* _What is needed_: Go through the data below and copy each line where the word "размещения" occurs.

* _Exercise materials_:

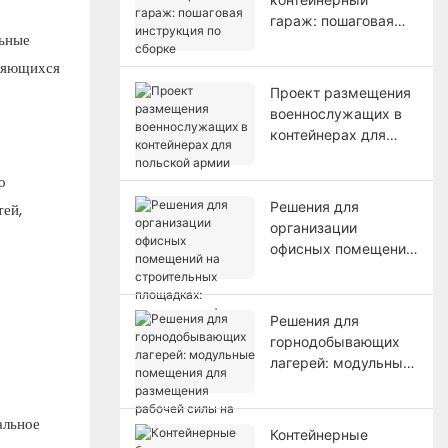
гараж: пошаговая
льные
инструкция по
сборке
еняющихся
Проект размещения
военнослужащих в
контейнерах для
польской армии
о
Решения для
тей,
организации
офисных помещений
на строительных
площадках:
временные офисы
Решения для
для строительных
горнодобывающих
площадок.
лагерей: модульные
помещения для
размещения рабочей
альное
силы на удаленных
Контейнерные
горнодобывающих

* _Solution to the problem_:
Проект размещения
размещения рабочей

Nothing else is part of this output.